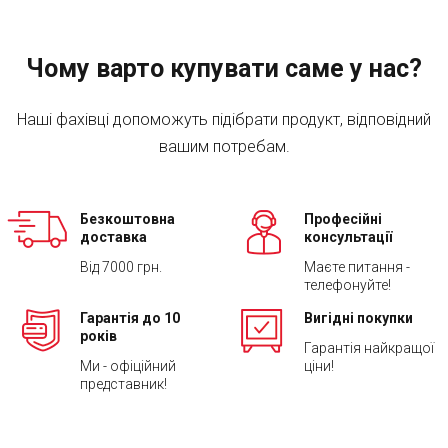
Чому варто купувати саме у нас?
Наші фахівці допоможуть підібрати продукт, відповідний
вашим потребам.
Безкоштовна
Професійні
доставка
консультації
Від 7000 грн.
Маєте питання -
телефонуйте!
Гарантія до 10
Вигідні покупки
років
Гарантія найкращої
Ми - офіційний
ціни!
представник!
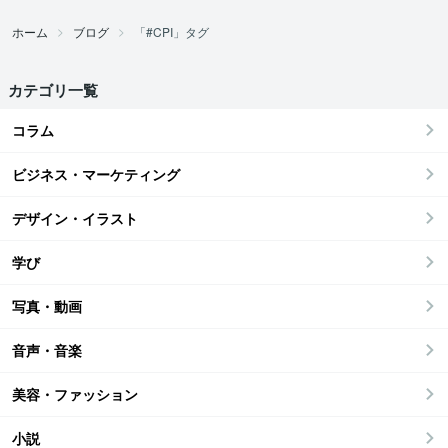
ホーム
ブログ
「#CPI」タグ
カテゴリ一覧
コラム
ビジネス・マーケティング
デザイン・イラスト
学び
写真・動画
音声・音楽
美容・ファッション
小説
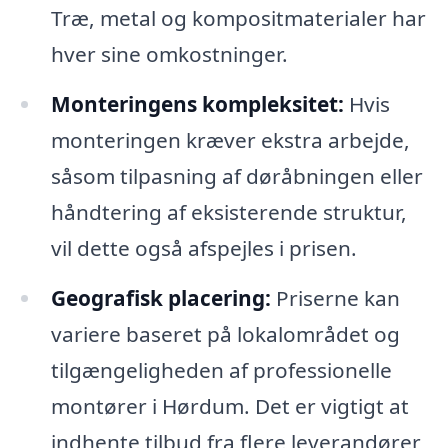
Træ, metal og kompositmaterialer har
hver sine omkostninger.
Monteringens kompleksitet:
Hvis
monteringen kræver ekstra arbejde,
såsom tilpasning af døråbningen eller
håndtering af eksisterende struktur,
vil dette også afspejles i prisen.
Geografisk placering:
Priserne kan
variere baseret på lokalområdet og
tilgængeligheden af professionelle
montører i Hørdum. Det er vigtigt at
indhente tilbud fra flere leverandører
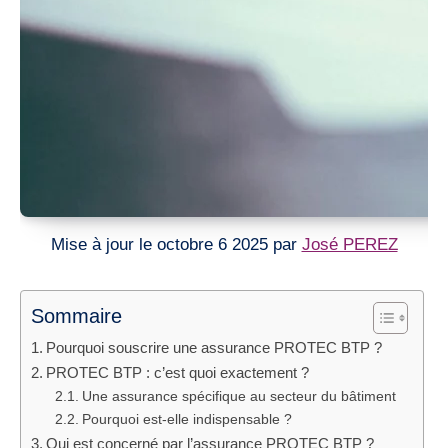
Mise à jour le octobre 6 2025 par
José PEREZ
Sommaire
Pourquoi souscrire une assurance PROTEC BTP ?
PROTEC BTP : c’est quoi exactement ?
Une assurance spécifique au secteur du bâtiment
Pourquoi est-elle indispensable ?
Qui est concerné par l’assurance PROTEC BTP ?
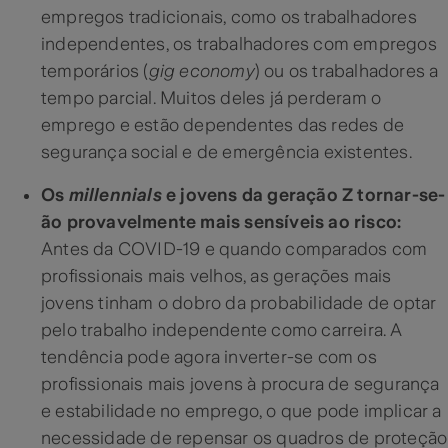
empregos tradicionais, como os trabalhadores
independentes, os trabalhadores com empregos
temporários (
gig economy
) ou os trabalhadores a
tempo parcial. Muitos deles já perderam o
emprego e estão dependentes das redes de
segurança social e de emergência existentes.
Os
millennials
e jovens da geração Z tornar-se-
ão provavelmente mais sensíveis ao risco:
Antes da COVID-19 e quando comparados com
profissionais mais velhos, as gerações mais
jovens tinham o dobro da probabilidade de optar
pelo trabalho independente como carreira. A
tendência pode agora inverter-se com os
profissionais mais jovens à procura de segurança
e estabilidade no emprego, o que pode implicar a
necessidade de repensar os quadros de proteção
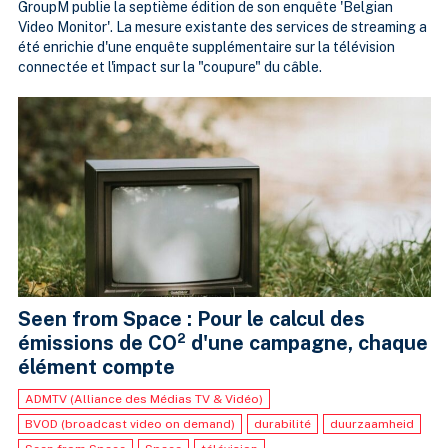
GroupM publie la septième édition de son enquête 'Belgian
Video Monitor'. La mesure existante des services de streaming a
été enrichie d'une enquête supplémentaire sur la télévision
connectée et l'impact sur la "coupure" du câble.
Seen from Space : Pour le calcul des
émissions de CO² d'une campagne, chaque
élément compte
ADMTV (Alliance des Médias TV & Vidéo)
BVOD (broadcast video on demand)
durabilité
duurzaamheid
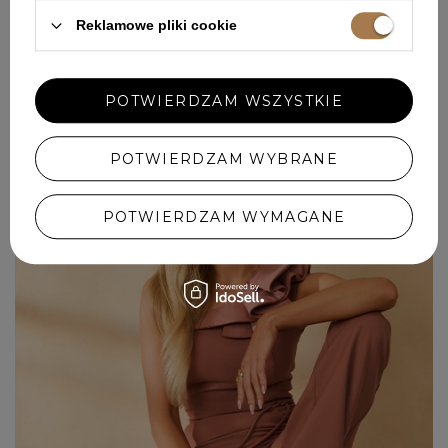
Reklamowe pliki cookie
POTWIERDZAM WSZYSTKIE
+
POTWIERDZAM WYBRANE
POTWIERDZAM WYMAGANE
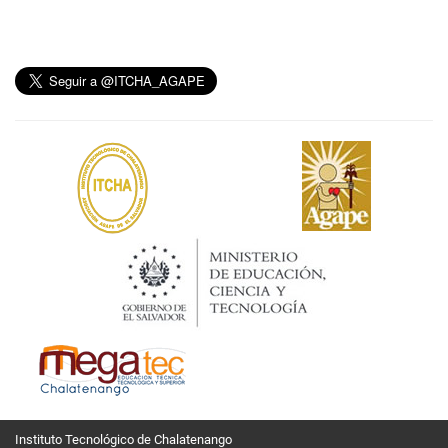
Instituto Tecnológico de Chalatenango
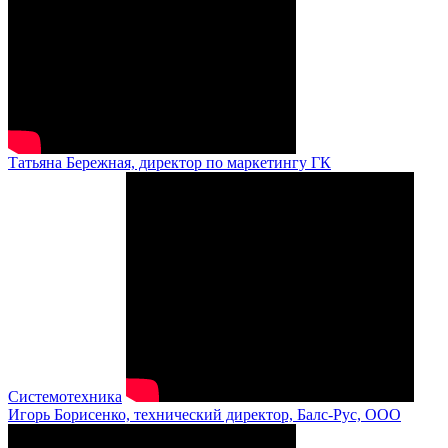
Татьяна Бережная, директор по маркетингу ГК
Системотехника
Игорь Борисенко, технический директор, Балс-Рус, ООО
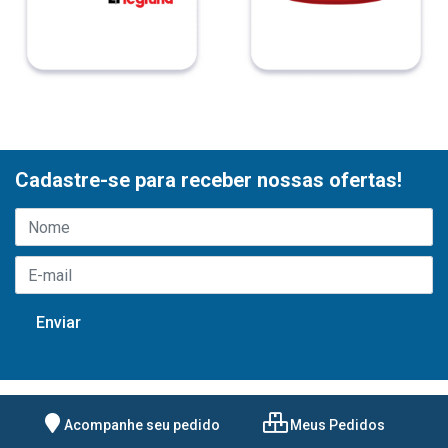
Cadastre-se para receber nossas ofertas!
Acompanhe seu pedido
Meus Pedidos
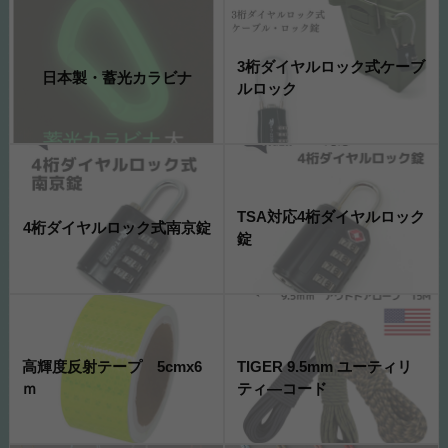
3桁ダイヤルロック式ケーブ
日本製・蓄光カラビナ
ルロック
TSA対応4桁ダイヤルロック
4桁ダイヤルロック式南京錠
錠
高輝度反射テープ 5cmx6
TIGER 9.5mm ユーティリ
ｍ
ティ―コード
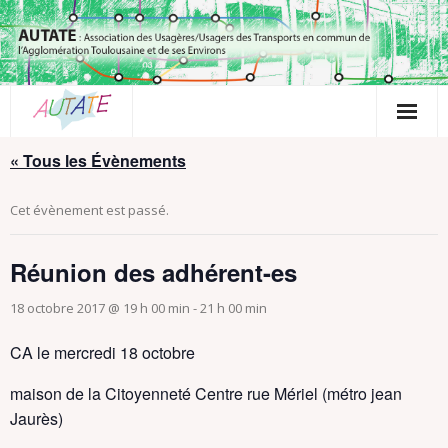
Passer
au
contenu
« Tous les Évènements
Cet évènement est passé.
Réunion des adhérent-es
18 octobre 2017 @ 19 h 00 min
-
21 h 00 min
CA le mercredi 18 octobre
maison de la Citoyenneté Centre rue Mériel (métro jean
Jaurès)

__Work item__: Every line that contains the string "enquête" should be copied from the entries.

__Task solution__:
GroupM publie la septième édition de son enquête 'Belgian
été enrichie d'une enquête supplémentaire sur la télévision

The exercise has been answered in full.